Unicode not working in inf_mr()
eternal-flame-AD opened this issue · 3 comments
---
title: "Xaringan inf_mr"
output: xaringan::moon_reader
---
無限 `r system2("python", c("-c", shQuote('print("月読")')), stdout = TRUE)`
If I render through rmarkdown::render
I get the expected "無限 月読" but if I try to use inf_mr
I just get this message and a blank output:
Warning message:
In grep("<!-- DISABLE-SERVR-WEBSOCKET -->", body, fixed = TRUE) :
input string 1 is invalid in this locale
It seems like this is coming from here: 69f1279
I tried to adjust the locale settings, if I do Sys.setlocale("LC_ALL", "Ja_JP.UTF-8")
it fixes the above issue but now it doesn't decode the stdout correctly, I get: 無限 <8c><8e><93>
Some more locale gymnastics within the document probably could fix that but I think dynamic_site
shouldn't assume the body is in the system locale.
My OS locale is English display and shift-JIS codepage.
[ins] r$> sessionInfo()
R version 4.2.3 (2023-03-15 ucrt)
Platform: x86_64-w64-mingw32/x64 (64-bit)
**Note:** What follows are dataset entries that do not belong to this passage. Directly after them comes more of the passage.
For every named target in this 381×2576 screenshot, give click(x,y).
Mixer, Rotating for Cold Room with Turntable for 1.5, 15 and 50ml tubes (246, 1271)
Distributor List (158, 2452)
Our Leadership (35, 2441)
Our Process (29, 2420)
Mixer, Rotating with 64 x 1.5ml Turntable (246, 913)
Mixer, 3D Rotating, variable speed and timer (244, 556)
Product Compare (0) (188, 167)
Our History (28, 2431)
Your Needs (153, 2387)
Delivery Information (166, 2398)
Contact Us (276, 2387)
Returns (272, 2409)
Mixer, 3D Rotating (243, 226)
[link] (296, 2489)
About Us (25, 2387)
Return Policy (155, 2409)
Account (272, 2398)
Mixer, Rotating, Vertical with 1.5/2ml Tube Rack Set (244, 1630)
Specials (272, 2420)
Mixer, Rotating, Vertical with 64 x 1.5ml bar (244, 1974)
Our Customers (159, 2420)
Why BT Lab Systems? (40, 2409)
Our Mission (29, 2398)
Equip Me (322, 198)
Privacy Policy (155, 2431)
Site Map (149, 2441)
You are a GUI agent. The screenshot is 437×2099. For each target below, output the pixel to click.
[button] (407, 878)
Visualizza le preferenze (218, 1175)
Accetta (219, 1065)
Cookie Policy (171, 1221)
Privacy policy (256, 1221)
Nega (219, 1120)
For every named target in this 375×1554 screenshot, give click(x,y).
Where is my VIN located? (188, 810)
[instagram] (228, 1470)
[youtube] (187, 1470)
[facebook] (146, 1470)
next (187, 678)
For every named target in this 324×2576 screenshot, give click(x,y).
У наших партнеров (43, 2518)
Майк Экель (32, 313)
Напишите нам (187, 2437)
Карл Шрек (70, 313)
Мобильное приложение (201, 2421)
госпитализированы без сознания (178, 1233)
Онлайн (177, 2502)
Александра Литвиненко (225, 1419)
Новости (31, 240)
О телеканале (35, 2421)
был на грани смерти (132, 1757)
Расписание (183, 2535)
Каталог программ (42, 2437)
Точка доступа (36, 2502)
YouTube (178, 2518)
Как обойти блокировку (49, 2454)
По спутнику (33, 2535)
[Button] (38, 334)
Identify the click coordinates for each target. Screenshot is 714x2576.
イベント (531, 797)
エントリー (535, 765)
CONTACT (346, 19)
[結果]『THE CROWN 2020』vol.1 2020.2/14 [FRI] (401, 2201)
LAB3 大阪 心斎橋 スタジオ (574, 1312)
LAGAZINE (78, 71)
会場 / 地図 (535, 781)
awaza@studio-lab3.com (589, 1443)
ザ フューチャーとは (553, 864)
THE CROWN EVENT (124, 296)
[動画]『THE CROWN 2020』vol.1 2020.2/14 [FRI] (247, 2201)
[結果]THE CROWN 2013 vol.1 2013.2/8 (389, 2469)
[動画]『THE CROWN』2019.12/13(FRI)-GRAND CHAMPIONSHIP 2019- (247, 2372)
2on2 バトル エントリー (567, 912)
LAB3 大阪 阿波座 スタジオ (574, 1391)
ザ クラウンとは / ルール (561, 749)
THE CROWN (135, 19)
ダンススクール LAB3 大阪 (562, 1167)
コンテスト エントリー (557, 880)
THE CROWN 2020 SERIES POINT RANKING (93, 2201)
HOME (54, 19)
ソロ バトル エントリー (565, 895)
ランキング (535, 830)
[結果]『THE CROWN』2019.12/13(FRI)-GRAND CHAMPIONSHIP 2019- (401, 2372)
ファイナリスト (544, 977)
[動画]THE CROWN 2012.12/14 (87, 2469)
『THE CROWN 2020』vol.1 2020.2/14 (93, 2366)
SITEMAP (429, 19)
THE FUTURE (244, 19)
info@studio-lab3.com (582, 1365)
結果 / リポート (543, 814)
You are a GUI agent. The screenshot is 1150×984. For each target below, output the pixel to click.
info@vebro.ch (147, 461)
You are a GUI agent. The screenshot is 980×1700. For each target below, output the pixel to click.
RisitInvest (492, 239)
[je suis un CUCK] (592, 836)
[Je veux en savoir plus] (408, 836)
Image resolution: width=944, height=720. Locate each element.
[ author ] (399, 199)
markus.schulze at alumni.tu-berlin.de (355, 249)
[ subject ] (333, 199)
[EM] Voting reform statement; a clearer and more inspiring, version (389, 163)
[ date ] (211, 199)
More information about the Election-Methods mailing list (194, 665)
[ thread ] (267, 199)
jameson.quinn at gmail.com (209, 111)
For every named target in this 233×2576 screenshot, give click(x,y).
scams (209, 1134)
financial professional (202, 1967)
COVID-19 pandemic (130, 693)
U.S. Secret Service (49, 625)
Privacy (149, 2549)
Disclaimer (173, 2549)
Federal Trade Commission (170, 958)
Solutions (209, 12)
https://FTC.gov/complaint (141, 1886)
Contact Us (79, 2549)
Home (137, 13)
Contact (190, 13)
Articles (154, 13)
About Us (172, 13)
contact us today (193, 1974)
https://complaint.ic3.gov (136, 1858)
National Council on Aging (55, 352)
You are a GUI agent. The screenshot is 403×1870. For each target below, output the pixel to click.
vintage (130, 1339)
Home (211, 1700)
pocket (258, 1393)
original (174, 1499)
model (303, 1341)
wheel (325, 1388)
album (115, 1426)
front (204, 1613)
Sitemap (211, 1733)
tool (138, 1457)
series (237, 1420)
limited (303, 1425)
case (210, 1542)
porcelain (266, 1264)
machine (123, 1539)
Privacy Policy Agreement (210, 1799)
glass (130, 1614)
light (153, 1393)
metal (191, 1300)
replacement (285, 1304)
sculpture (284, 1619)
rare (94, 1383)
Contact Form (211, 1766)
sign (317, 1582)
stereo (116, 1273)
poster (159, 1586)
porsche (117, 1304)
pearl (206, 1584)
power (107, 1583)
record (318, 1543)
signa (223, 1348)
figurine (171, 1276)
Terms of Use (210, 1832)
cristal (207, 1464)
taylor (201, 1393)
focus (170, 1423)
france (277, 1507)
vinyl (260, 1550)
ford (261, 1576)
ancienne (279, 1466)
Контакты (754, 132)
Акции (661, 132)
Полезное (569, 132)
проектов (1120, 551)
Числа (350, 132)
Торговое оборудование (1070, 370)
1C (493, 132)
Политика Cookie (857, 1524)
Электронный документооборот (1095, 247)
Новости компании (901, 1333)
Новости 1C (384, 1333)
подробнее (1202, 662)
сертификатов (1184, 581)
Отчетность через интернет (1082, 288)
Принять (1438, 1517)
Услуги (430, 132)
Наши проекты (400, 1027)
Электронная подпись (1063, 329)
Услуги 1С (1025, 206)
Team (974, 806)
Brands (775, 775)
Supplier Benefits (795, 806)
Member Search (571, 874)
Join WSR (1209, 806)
Running under: Windows 10 x64 (build 22621)
Matrix products: default
locale:
[1] LC_COLLATE=English_United States.932 LC_CTYPE=English_United States.932 LC_MONETARY=English_United States.932 LC_NUMERIC=C LC_TIME=English_United States.932
attached base packages:
[1] stats graphics grDevices utils datasets methods base
other attached packages:
[1] xaringan_0.28.1
loaded via a namespace (and not attached):
[1] compiler_4.2.3 fastmap_1.1.1 cli_3.6.0 htmltools_0.5.4 xfun_0.37 digest_0.6.31 rlang_1.1.0
Sys.setlocale("LC_ALL", "Ja_JP.UTF-8")
may not be enough, since it is only for changing the locale for R, but not for your operating system. Have you tried to set the locale to UTF-8 system-wide? (I don't use Windows but I assume you can do it in the control panel) Ideally when you restart your system and R, sessionInfo()
should show the UTF-8 locale.
For useBytes = TRUE
, I was following an R core member's suggestion: https://blog.r-project.org/2022/10/10/improvements-in-handling-bytes-encoding/index.html
I can certainly revert 69f1279 if necessary. Thanks!
I read the article you mentioned and I think I know where the discrepancy was coming from, the reason is because this line:
Line 184 in 673d979
This assumes body is in system locale but HTML is should be automatically UTF-8 as declared in the meta tag. I think we should change it to something like this:
if (is.raw(body)) {
body = rawToChar(body)
Encoding(body) = "UTF-8"
}
I tested this and it fixes the issue.
Great! That is also what I guessed (I should have declared the encoding explicitly). I'll commit the fix in a minute. Thanks!